▶ What is required: Word-for-word transcription: reproduce all of the data, but not the pictures.

[[ Task inputs, beginning ]]

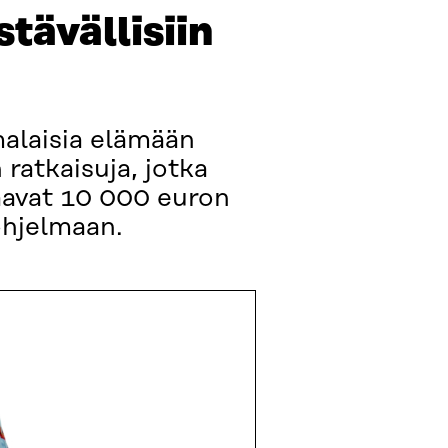
tävällisiin
malaisia elämään
 ratkaisuja, jotka
saavat 10 000 euron
ohjelmaan.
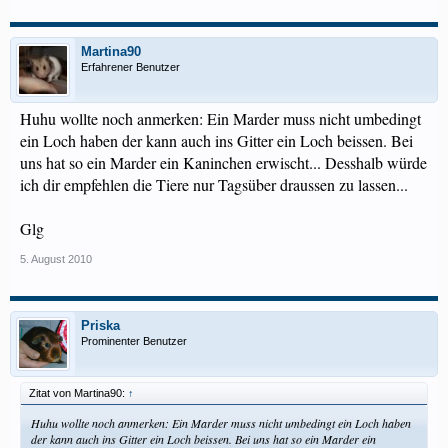
Martina90
Erfahrener Benutzer
Huhu wollte noch anmerken: Ein Marder muss nicht umbedingt
ein Loch haben der kann auch ins Gitter ein Loch beissen. Bei
uns hat so ein Marder ein Kaninchen erwischt... Desshalb würde
ich dir empfehlen die Tiere nur Tagsüber draussen zu lassen...
Glg
5. August 2010
Priska
Prominenter Benutzer
Zitat von Martina90:
↑
Huhu wollte noch anmerken: Ein Marder muss nicht umbedingt ein Loch haben
der kann auch ins Gitter ein Loch beissen. Bei uns hat so ein Marder ein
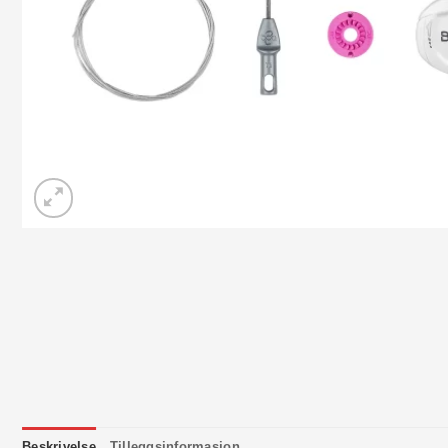
Beskrivelse
Tilleggsinformasjon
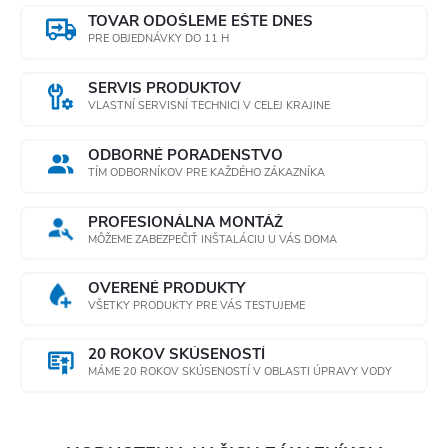
TOVAR ODOŠLEME EŠTE DNES
PRE OBJEDNÁVKY DO 11 H
SERVIS PRODUKTOV
VLASTNÍ SERVISNÍ TECHNICI V CELEJ KRAJINE
ODBORNÉ PORADENSTVO
TÍM ODBORNÍKOV PRE KAŽDÉHO ZÁKAZNÍKA
PROFESIONÁLNA MONTÁŽ
MÔŽEME ZABEZPEČIŤ INŠTALÁCIU U VÁS DOMA
OVERENÉ PRODUKTY
VŠETKY PRODUKTY PRE VÁS TESTUJEME
20 ROKOV SKÚSENOSTÍ
MÁME 20 ROKOV SKÚSENOSTÍ V OBLASTI ÚPRAVY VODY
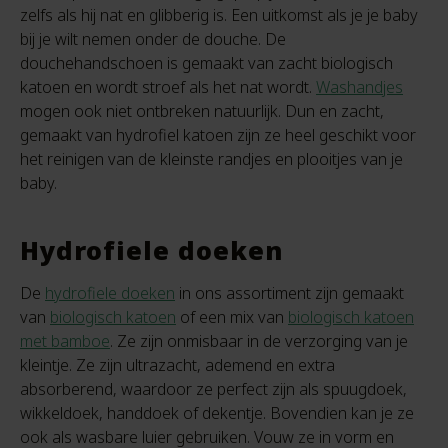
zelfs als hij nat en glibberig is. Een uitkomst als je je baby
bij je wilt nemen onder de douche. De
douchehandschoen is gemaakt van zacht biologisch
katoen en wordt stroef als het nat wordt.
Washandjes
mogen ook niet ontbreken natuurlijk. Dun en zacht,
gemaakt van hydrofiel katoen zijn ze heel geschikt voor
het reinigen van de kleinste randjes en plooitjes van je
baby.
Hydrofiele doeken
De
hydrofiele doeken
in ons assortiment zijn gemaakt
van
biologisch katoen
of een mix van
biologisch katoen
met bamboe
. Ze zijn onmisbaar in de verzorging van je
kleintje. Ze zijn ultrazacht, ademend en extra
absorberend, waardoor ze perfect zijn als spuugdoek,
wikkeldoek, handdoek of dekentje. Bovendien kan je ze
ook als wasbare luier gebruiken. Vouw ze in vorm en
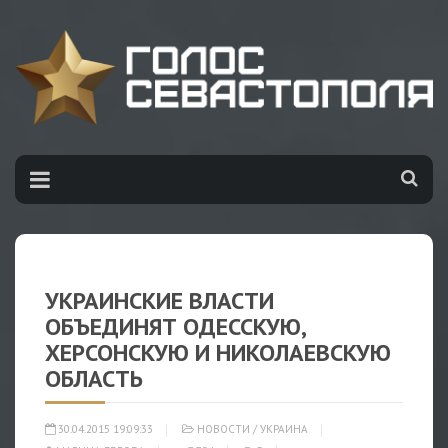
УКРАИНСКИЕ ВЛАСТИ
ОБЪЕДИНЯТ ОДЕССКУЮ,
ХЕРСОНСКУЮ И НИКОЛАЕВСКУЮ
ОБЛАСТЬ
30.04.2015 19:09:33
НОВОСТИ
/
УКРАИНА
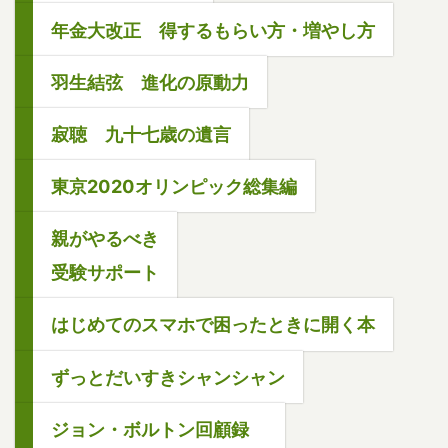
年金大改正 得するもらい方・増やし方
羽生結弦 進化の原動力
寂聴 九十七歳の遺言
東京2020オリンピック総集編
親がやるべき
受験サポート
はじめてのスマホで困ったときに開く本
ずっとだいすきシャンシャン
ジョン・ボルトン回顧録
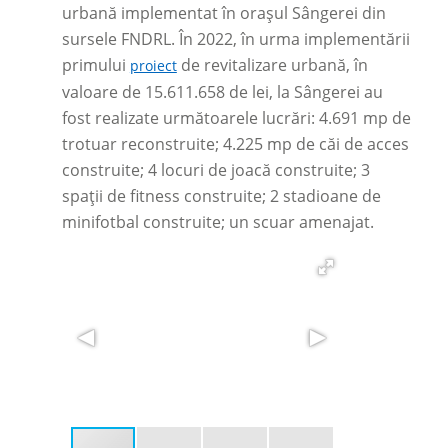
urbană implementat în orașul Sângerei din
sursele FNDRL. În 2022, în urma implementării
primului
de revitalizare urbană, în
proiect
valoare de 15.611.658 de lei, la Sângerei au
fost realizate următoarele lucrări: 4.691 mp de
trotuar reconstruite; 4.225 mp de căi de acces
construite; 4 locuri de joacă construite; 3
spații de fitness construite; 2 stadioane de
minifotbal construite; un scuar amenajat.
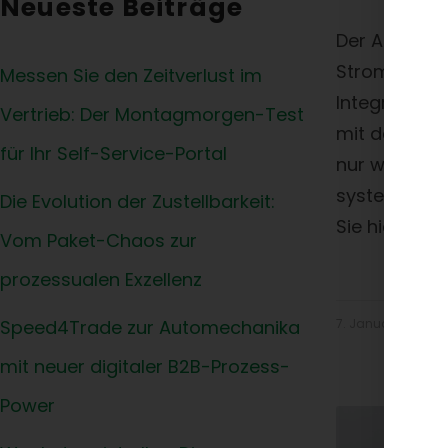
Neueste Beiträge
Der Autoteil
Strom: Preis
Messen Sie den Zeitverlust im
Integration
Vertrieb: Der Montagmorgen-Test
mit denselb
für Ihr Self-Service-Portal
nur wenige l
systematisch
Die Evolution der Zustellbarkeit:
Sie hier.
Vom Paket-Chaos zur
prozessualen Exzellenz
Speed4Trade zur Automechanika
7. Januar 2026
mit neuer digitaler B2B-Prozess-
Power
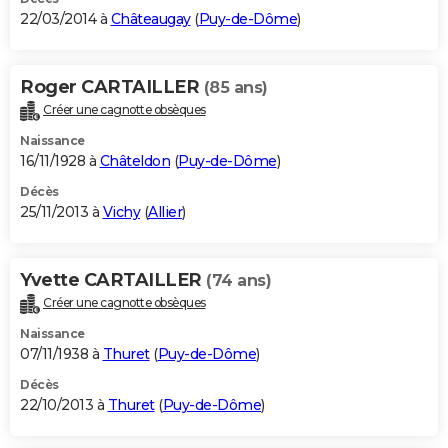
22/03/2014 à
Châteaugay
(
Puy-de-Dôme
)
Roger CARTAILLER
(85 ans)
Créer une cagnotte obsèques
Naissance
16/11/1928 à
Châteldon
(
Puy-de-Dôme
)
Décès
25/11/2013 à
Vichy
(
Allier
)
Yvette CARTAILLER
(74 ans)
Créer une cagnotte obsèques
Naissance
07/11/1938 à
Thuret
(
Puy-de-Dôme
)
Décès
22/10/2013 à
Thuret
(
Puy-de-Dôme
)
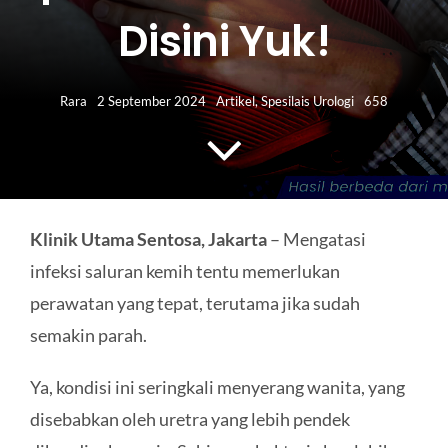
HUBUNGI KAMI
Disini Yuk!
Search
for:
Rara
2 September 2024
Artikel
,
Spesilais Urologi
658
Klinik Utama Sentosa, Jakarta
– Mengatasi
infeksi saluran kemih tentu memerlukan
perawatan yang tepat, terutama jika sudah
semakin parah.
Ya, kondisi ini seringkali menyerang wanita, yang
disebabkan oleh uretra yang lebih pendek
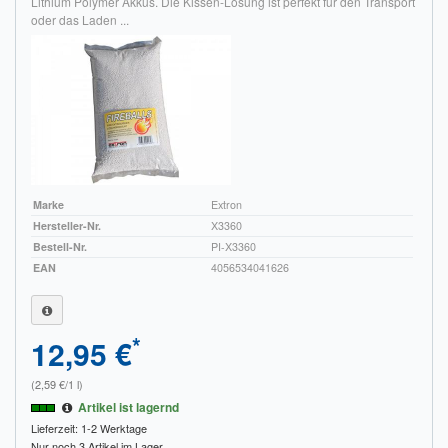
Lithium Polymer Akkus. Die Kissen-Lösung ist perfekt für den Transport
oder das Laden ...
Marke
Extron
Hersteller-Nr.
X3360
Bestell-Nr.
PI-X3360
EAN
4056534041626
*
12,95 €
(2,59 €/1 l)
Artikel ist lagernd
Lieferzeit: 1-2 Werktage
Nur noch 3 Artikel im Lager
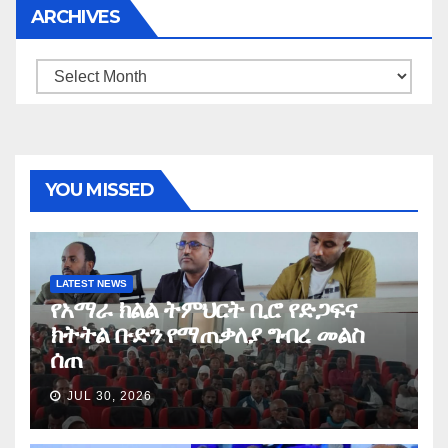
ARCHIVES
Archives
YOU MISSED
LATEST NEWS
የአማራ ክልል ትምህርት ቢሮ የድጋፍና
ክትትል ቡድን የማጠቃለያ ግብረ መልስ
ሰጠ
JUL 30, 2026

[[ Task inputs, end ]]

▶ Answer for this exercise:
tävällisiin
malaisia elämään
 ratkaisuja, jotka
saavat 10 000 euron
ohjelmaan.
Martina90
Erfahrener Benutzer
Huhu wollte noch anmerken: Ein Marder muss nicht umbedingt
ein Loch haben der kann auch ins Gitter ein Loch beissen. Bei
uns hat so ein Marder ein Kaninchen erwischt... Desshalb würde
ich dir empfehlen die Tiere nur Tagsüber draussen zu lassen...
Glg
5. August 2010
Priska
Prominenter Benutzer
Zitat von Martina90:
↑
Huhu wollte noch anmerken: Ein Marder muss nicht umbedingt ein Loch haben
der kann auch ins Gitter ein Loch beissen. Bei uns hat so ein Marder ein
Beskrivelse
Tilleggsinformasjon
TOVAR ODOŠLEME EŠTE DNES
PRE OBJEDNÁVKY DO 11 H
SERVIS PRODUKTOV
VLASTNÍ SERVISNÍ TECHNICI V CELEJ KRAJINE
ODBORNÉ PORADENSTVO
TÍM ODBORNÍKOV PRE KAŽDÉHO ZÁKAZNÍKA
PROFESIONÁLNA MONTÁŽ
MÔŽEME ZABEZPEČIŤ INŠTALÁCIU U VÁS DOMA
OVERENÉ PRODUKTY
VŠETKY PRODUKTY PRE VÁS TESTUJEME
20 ROKOV SKÚSENOSTÍ
MÁME 20 ROKOV SKÚSENOSTÍ V OBLASTI ÚPRAVY VODY
zelfs als hij nat en glibberig is. Een uitkomst als je je baby
bij je wilt nemen onder de douche. De
douchehandschoen is gemaakt van zacht biologisch
katoen en wordt stroef als het nat wordt.
Washandjes
mogen ook niet ontbreken natuurlijk. Dun en zacht,
gemaakt van hydrofiel katoen zijn ze heel geschikt voor
het reinigen van de kleinste randjes en plooitjes van je
baby.
Hydrofiele doeken
De
hydrofiele doeken
in ons assortiment zijn gemaakt
van
biologisch katoen
of een mix van
biologisch katoen
met bamboe
. Ze zijn onmisbaar in de verzorging van je
kleintje. Ze zijn ultrazacht, ademend en extra
absorberend, waardoor ze perfect zijn als spuugdoek,
wikkeldoek, handdoek of dekentje. Bovendien kan je ze
ook als wasbare luier gebruiken. Vouw ze in vorm en
УКРАИНСКИЕ ВЛАСТИ
ОБЪЕДИНЯТ ОДЕССКУЮ,
ХЕРСОНСКУЮ И НИКОЛАЕВСКУЮ
ОБЛАСТЬ
30.04.2015 19:09:33
НОВОСТИ
/
УКРАИНА
年金大改正 得するもらい方・増やし方
羽生結弦 進化の原動力
寂聴 九十七歳の遺言
東京2020オリンピック総集編
親がやるべき
受験サポート
はじめてのスマホで困ったときに開く本
ずっとだいすきシャンシャン
ジョン・ボルトン回顧録
urbană implementat în orașul Sângerei din
sursele FNDRL. În 2022, în urma implementării
primului
de revitalizare urbană, în
proiect
valoare de 15.611.658 de lei, la Sângerei au
fost realizate următoarele lucrări: 4.691 mp de
trotuar reconstruite; 4.225 mp de căi de acces
construite; 4 locuri de joacă construite; 3
spații de fitness construite; 2 stadioane de
minifotbal construite; un scuar amenajat.
Neueste Beiträge
Der Autoteil
Strom: Preis
Messen Sie den Zeitverlust im
Integration
Vertrieb: Der Montagmorgen-Test
mit denselb
für Ihr Self-Service-Portal
nur wenige l
systematisch
Die Evolution der Zustellbarkeit:
Sie hier.
Vom Paket-Chaos zur
prozessualen Exzellenz
Speed4Trade zur Automechanika
7. Januar 2026
mit neuer digitaler B2B-Prozess-
Power
22/03/2014 à
Châteaugay
(
Puy-de-Dôme
)
Roger CARTAILLER
(85 ans)
Créer une cagnotte obsèques
Naissance
16/11/1928 à
Châteldon
(
Puy-de-Dôme
)
Décès
25/11/2013 à
Vichy
(
Allier
)
Yvette CARTAILLER
(74 ans)
Créer une cagnotte obsèques
Naissance
07/11/1938 à
Thuret
(
Puy-de-Dôme
)
Décès
22/10/2013 à
Thuret
(
Puy-de-Dôme
)
HUBUNGI KAMI
Disini Yuk!
Search
for:
Rara
2 September 2024
Artikel
,
Spesilais Urologi
658
Klinik Utama Sentosa, Jakarta
– Mengatasi
infeksi saluran kemih tentu memerlukan
perawatan yang tepat, terutama jika sudah
semakin parah.
Ya, kondisi ini seringkali menyerang wanita, yang
disebabkan oleh uretra yang lebih pendek
Lithium Polymer Akkus. Die Kissen-Lösung ist perfekt für den Transport
oder das Laden ...
Marke
Extron
Hersteller-Nr.
X3360
Bestell-Nr.
PI-X3360
EAN
4056534041626
*
12,95 €
(2,59 €/1 l)
Artikel ist lagernd
Lieferzeit: 1-2 Werktage
Nur noch 3 Artikel im Lager
ARCHIVES
Archives
YOU MISSED
LATEST NEWS
የአማራ ክልል ትምህርት ቢሮ የድጋፍና
ክትትል ቡድን የማጠቃለያ ግብረ መልስ
ሰጠ
JUL 30, 2026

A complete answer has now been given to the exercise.